Una noche, Peru se encontraba hundido en su habitación. Con la inexperiencia y debilidad a la que condena la juventud. Empezando a sufrir en sus carnes los sinsabores de la vida. Del fútbol. De una profesión que desde fuera es un caramelo. Que da mucho dinero. Pero que también provoca unos altibajos emocionales para los que no todo el mundo está acostumbrado. Y menos un chaval de 21 años que sale de casa por primera vez.

Y en ese solitario cuarto, se apoyó en los que creía sus amigos. En vez de descolgar el teléfono y llamar a alguien o emborronar una hoja de papel con sentimientos inconfesables, le dio al blanco de Instagram para compartir su desazón con un grupo privado de amigos (?).

No fue lo que dijo, ni cómo lo dijo. Sino cuándo lo dijo. En un momento en el que cualquier cosa molesta.
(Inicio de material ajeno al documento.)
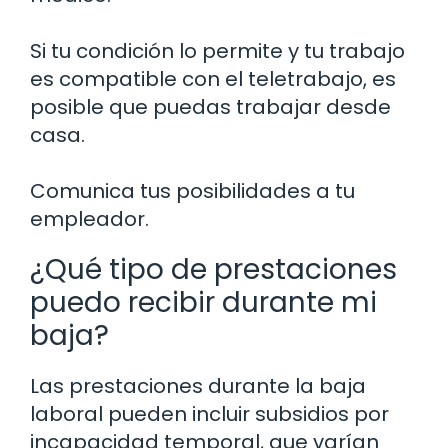
Si tu condición lo permite y tu trabajo
es compatible con el teletrabajo, es
posible que puedas trabajar desde
casa.
Comunica tus posibilidades a tu
empleador.
¿Qué tipo de prestaciones
puedo recibir durante mi
baja?
Las prestaciones durante la baja
laboral pueden incluir subsidios por
incapacidad temporal, que varían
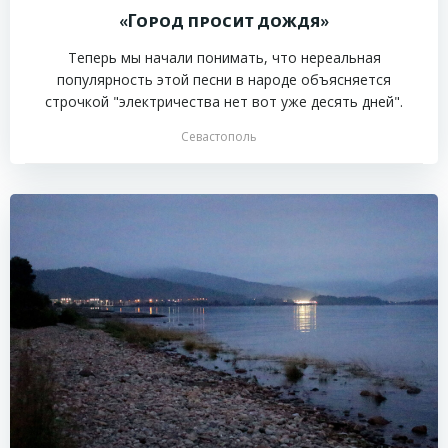
«Город просит дождя»
Теперь мы начали понимать, что нереальная
популярность этой песни в народе объясняется
строчкой "электричества нет вот уже десять дней".
Севастополь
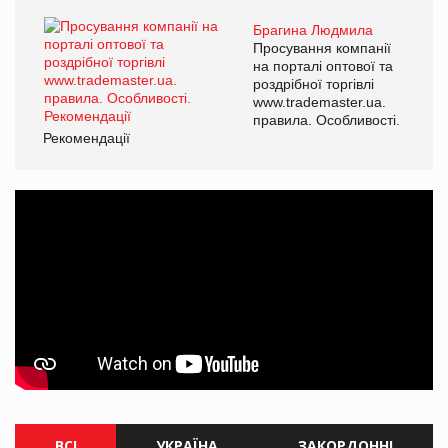
Брагина Людмила
Просування компанії
на порталі оптової та
роздрібної торгівлі
www.trademaster.ua.
правила. Особливості.
Рекомендації
ВСІ
УКРАЇНА
ЗАКОРДОННІ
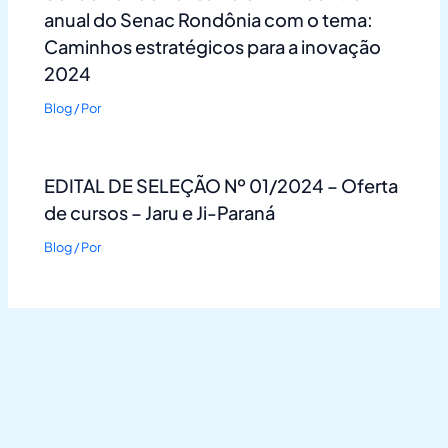
anual do Senac Rondônia com o tema:
Caminhos estratégicos para a inovação
2024
Blog
/ Por
EDITAL DE SELEÇÃO Nº 01/2024 – Oferta
de cursos – Jaru e Ji-Paraná
Blog
/ Por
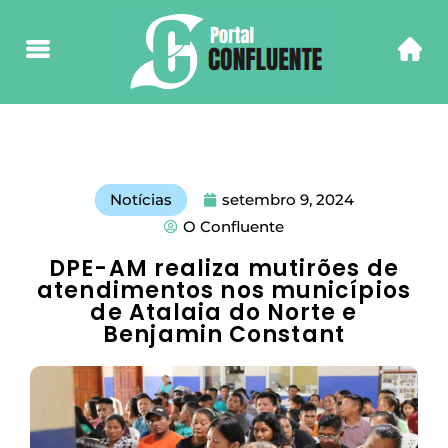
Notícias
setembro 9, 2024
O Confluente
DPE-AM realiza mutirões de
atendimentos nos municípios
de Atalaia do Norte e
Benjamin Constant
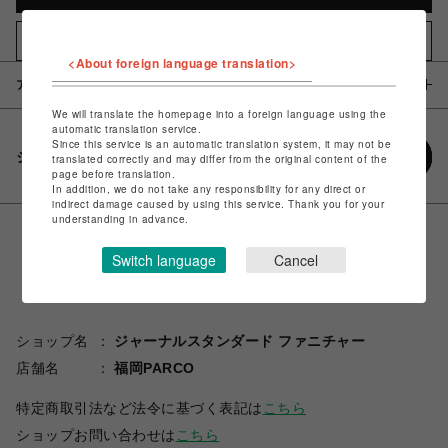
お気に入りアイテムに追加
<About foreign language translation>
アイテム説明 / 素材
We will translate the homepage into a foreign language using the
automatic translation service.
Since this service is an automatic translation system, it may not be
シェアする
translated correctly and may differ from the original content of the
page before translation.
In addition, we do not take any responsibility for any direct or
indirect damage caused by using this service. Thank you for your
understanding in advance.
Switch language
Cancel
ショップ名
ジャーナルスタンダード ファニチャー
店舗名
福岡PARCO
特定商取引法など法令に基づく表記は
こちら
ショップお問い合わせは
こちら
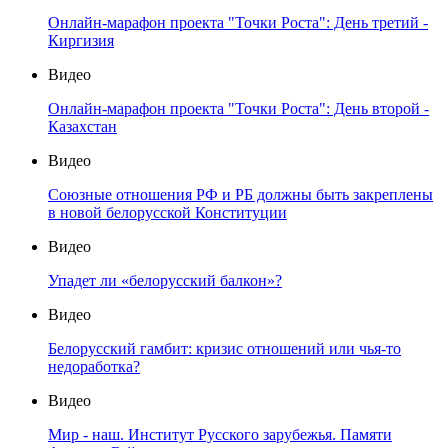
Онлайн-марафон проекта "Точки Роста": День третий -
Киргизия
Видео
Онлайн-марафон проекта "Точки Роста": День второй -
Казахстан
Видео
Союзные отношения РФ и РБ должны быть закреплены
в новой белорусской Конституции
Видео
Упадет ли «белорусский балкон»?
Видео
Белорусский гамбит: кризис отношений или чья-то
недоработка?
Видео
Мир - наш. Институт Русского зарубежья. Памяти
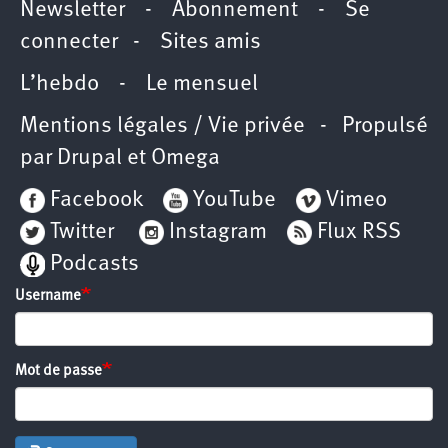
Newsletter
-
Abonnement
-
Se
connecter
-
Sites amis
L’hebdo
-
Le mensuel
Mentions légales / Vie privée
- Propulsé
par
Drupal
et
Omega
Facebook
YouTube
Vimeo
Twitter
Instagram
Flux RSS
Podcasts
Username
Mot de passe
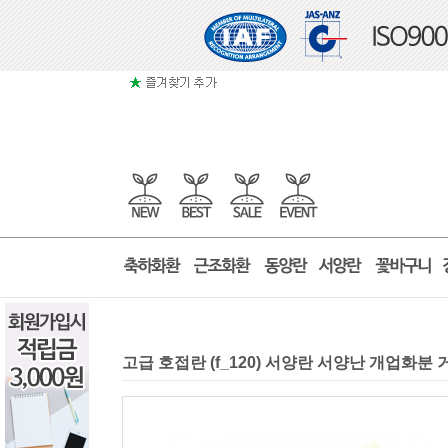
고급 호접란 (f_120) 서양란 서양난 개업화분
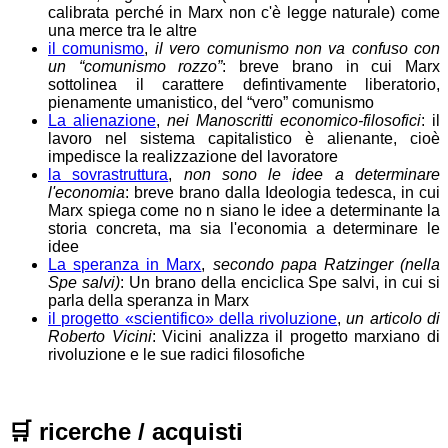
calibrata perché in Marx non c'è legge naturale) come
una merce tra le altre
il comunismo
,
il vero comunismo non va confuso con
un “comunismo rozzo”
: breve brano in cui Marx
sottolinea il carattere defintivamente liberatorio,
pienamente umanistico, del “vero” comunismo
La alienazione
,
nei Manoscritti economico-filosofici
: il
lavoro nel sistema capitalistico è alienante, cioè
impedisce la realizzazione del lavoratore
la sovrastruttura
,
non sono le idee a determinare
l'economia
: breve brano dalla Ideologia tedesca, in cui
Marx spiega come no n siano le idee a determinante la
storia concreta, ma sia l'economia a determinare le
idee
La speranza in Marx
,
secondo papa Ratzinger (nella
Spe salvi
)
: Un brano della enciclica Spe salvi, in cui si
parla della speranza in Marx
il progetto «scientifico» della rivoluzione
,
un articolo di
Roberto Vicini
: Vicini analizza il progetto marxiano di
rivoluzione e le sue radici filosofiche
🛒
ricerche / acquisti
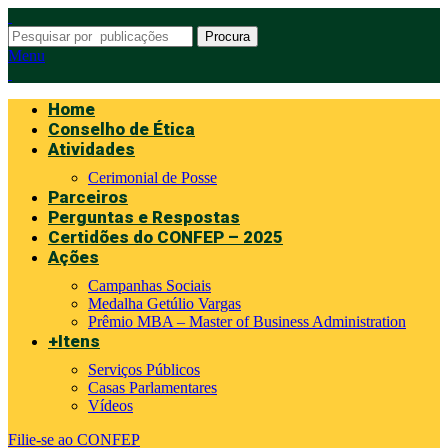
Procura
Menu
Home
Conselho de Ética
Atividades
Cerimonial de Posse
Parceiros
Perguntas e Respostas
Certidões do CONFEP – 2025
Ações
Campanhas Sociais
Medalha Getúlio Vargas
Prêmio MBA – Master of Business Administration
+Itens
Serviços Públicos
Casas Parlamentares
Vídeos
Filie-se ao CONFEP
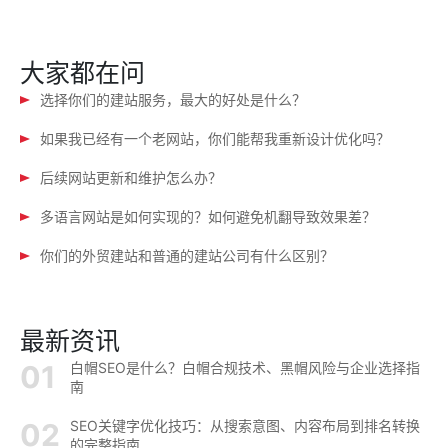
大家都在问
选择你们的建站服务，最大的好处是什么？
如果我已经有一个老网站，你们能帮我重新设计优化吗？
后续网站更新和维护怎么办？
多语言网站是如何实现的？如何避免机翻导致效果差？
你们的外贸建站和普通的建站公司有什么区别？
最新资讯
白帽SEO是什么？白帽合规技术、黑帽风险与企业选择指
南
SEO关键字优化技巧：从搜索意图、内容布局到排名转换
的完整指南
Y en su gesto catártico encontró el vasco su penitencia.

«Y, aparte, no salgo de fiesta... Salir de fiesta para emborracharme y para olvidar la puta mierda de año que estoy haciendo y estamos haciendo. No, no. Me quedo en casa haciendo el subnormal», se lamentaba.

Aquella jugarreta pudo haberlo marcado para el resto de los días en el Dépor. Pero a pesar de su bisoñez supo afrontarlo. No se escondió. Dio la cara. Pidió perdón. Y ayer, con su fe, hizo creer que todavía es posible el milagro de salvar la categoría.

Peru rompió una racha histórica (19 partidos sin ganar) y se ganó, al menos, una borrachera navideña del calibre de la que provocó en el ánimo de un deportivismo que se aferra ahora a la ilusión del nuevo proyecto que liderará Fernando Vidal, a la complicidad de Abanca, al mercado de invierno y a una intensa carrerita de Fernando Vázquez camino de la salvación. ¿Por qué no creer? Es Navidad.